Farei um breve relato sobre esta experiência, por que gostaria que ela situasse o próximo trabalho que será estudado de forma mais apronfundada: a

Oficina Paisagem Ambulante.

A partir das itinerâncias pelas vias e ruas da cidade, fiquei estimulado, a romper com o simples transporte das impressões recolhidas no ambiente urbano para os ambientes expositivos ou performáticos, agenciando experiências engajadas com o lugar e com o instante.

A idéia em processo procurava desenvolver vínculos com as situações eventuais que se sucediam nestes ambientes. Ora, até aquele momento eu estava me engajando com a cidade, mas sentia como se retirasse algo do local, me afetasse por ele, e após a experiência, partilhava com os visitantes uma parcela pequena do que eu havia vivido e escolhido. De fato eu editava a

experiência a meu modo e a segmentava no espaço expositivo ou performático.
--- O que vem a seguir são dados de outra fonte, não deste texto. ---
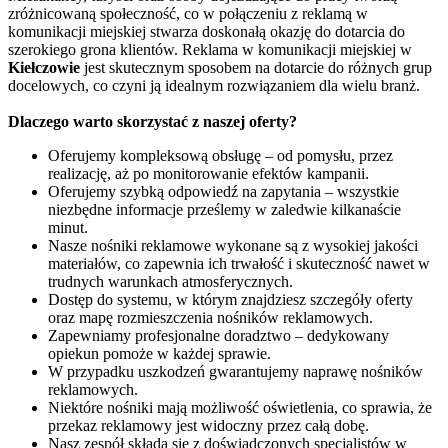
zróżnicowaną społeczność, co w połączeniu z reklamą w
komunikacji miejskiej stwarza doskonałą okazję do dotarcia do
szerokiego grona klientów. Reklama w komunikacji miejskiej w
Kiełczowie
jest skutecznym sposobem na dotarcie do różnych grup
docelowych, co czyni ją idealnym rozwiązaniem dla wielu branż.
Dlaczego warto skorzystać z naszej oferty?
Oferujemy kompleksową obsługę – od pomysłu, przez
realizację, aż po monitorowanie efektów kampanii.
Oferujemy szybką odpowiedź na zapytania – wszystkie
niezbędne informacje prześlemy w zaledwie kilkanaście
minut.
Nasze nośniki reklamowe wykonane są z wysokiej jakości
materiałów, co zapewnia ich trwałość i skuteczność nawet w
trudnych warunkach atmosferycznych.
Dostęp do systemu, w którym znajdziesz szczegóły oferty
oraz mapę rozmieszczenia nośników reklamowych.
Zapewniamy profesjonalne doradztwo – dedykowany
opiekun pomoże w każdej sprawie.
W przypadku uszkodzeń gwarantujemy naprawę nośników
reklamowych.
Niektóre nośniki mają możliwość oświetlenia, co sprawia, że
przekaz reklamowy jest widoczny przez całą dobę.
Nasz zespół składa się z doświadczonych specjalistów w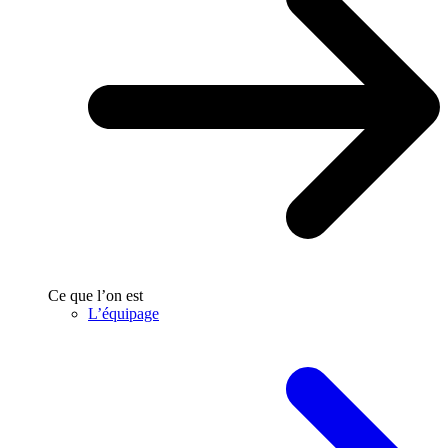
Ce que l’on est
L’équipage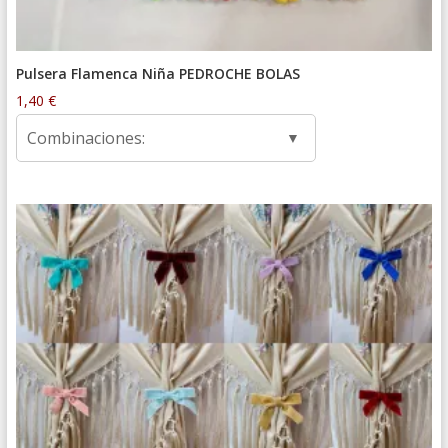
Pulsera Flamenca Niña PEDROCHE BOLAS
1,40
€
Combinaciones: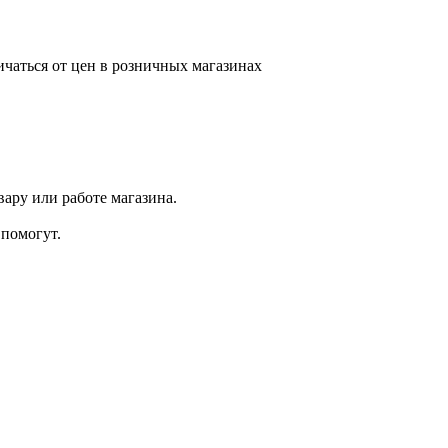
ичаться от цен в розничных магазинах
ару или работе магазина.
помогут.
Nossas pesquisas direcionaram-se para a elaboração de um dispositivo ambulante, que se conformasse como um filtro para a experiência do outro no espaço urbano. Ao usá-lo, o participante já estaria incorporando um certo engajamento com as questões, e ao perambular pelas ruas vestido com ele, desenvolveria a performance por si só.

As obras de Oiticica como os Parangolés e a transformabilidade dos

Bichos de Clark, eram referências recorrentes; porém associamos a estas

obras a efemeridade e apropriação que os moradores de rua desenvolviam nas construções de seus abrigos, posicionando-nos também frente a esta situação ambiental brasileira.
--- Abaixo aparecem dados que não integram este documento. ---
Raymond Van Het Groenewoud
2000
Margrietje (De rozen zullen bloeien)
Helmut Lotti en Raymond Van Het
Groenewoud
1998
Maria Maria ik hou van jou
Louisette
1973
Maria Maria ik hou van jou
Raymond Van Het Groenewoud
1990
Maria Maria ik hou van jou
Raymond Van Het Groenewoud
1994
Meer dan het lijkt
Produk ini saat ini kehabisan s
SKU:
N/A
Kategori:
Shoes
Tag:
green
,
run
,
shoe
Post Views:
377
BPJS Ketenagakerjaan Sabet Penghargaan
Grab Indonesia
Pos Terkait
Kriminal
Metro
Criamos então os Dormidouros (fig. 22 e 23), abrigos para serem transportados sobre o corpo, construídos a partir de materiais residuais e descartados, que catávamos nas ruas ou recebíamos como doações. Eles foram costurados, colados e amarrados uns aos outros, tendo como referência a escala do corpo, convidando à realização de duas ações em específico: a acomodação do corpo para o descanso e o abrigo a uma situação qualquer, viabilizando interações e adaptações aos ambientes que o participante mesmo viesse a escolher durante o percurso.

Porém, esses objetos serviram inicialmente para nossa própria experiência, e como modo de testagem, saímos às ruas do bairro Prado, em Belo Horizonte, e nos apropriamos das marcações que sinalizavam a passagem das linhas de gás natural que seriam instaladas. Nossa intenção era estimular os transeuntes a observar a situação e criticá-la, porém a performance estava tão centrada em nós mesmos que foram pouquíssimos os encontros em que isso se sucedeu. Estávamos muito atentos à plasticidade daquela ação e dos objetos, e nos esquecíamos da reverberação ampla que a situação poderia encaminhar. A fotografia excessiva e feita muito próxima a

ação não estimulava a aproximações com os habitantes. Éramos vistos como um grupo de artistas realizando suas ações e que não deveriam ser incomodados.

FIGURA 22 – Dormidouros, Guilherme Machado, Ananda Sette, Maurício Leonard, 2005 FONTE: Arquivo particular do autor

FIGURA 23 – Dormidouros, Guilherme Machado, Ananda Sette, Maurício Leonard, 2005 FONTE: Arquivo particular do autor

Deslocamos então estes abrigos para o espaço expositivo, na ocasião da mostra Escala 1:1, realizada em 2005, na Galeria Maristella Tristão, no Palácio das Artes, Belo Horizonte; na expectativa que os visitante viessem a usá-los como objetos para o descanso, e da livre apropriação do espaço da galeria, já que poderiam ser deslocados e dispostos em qualquer lugar.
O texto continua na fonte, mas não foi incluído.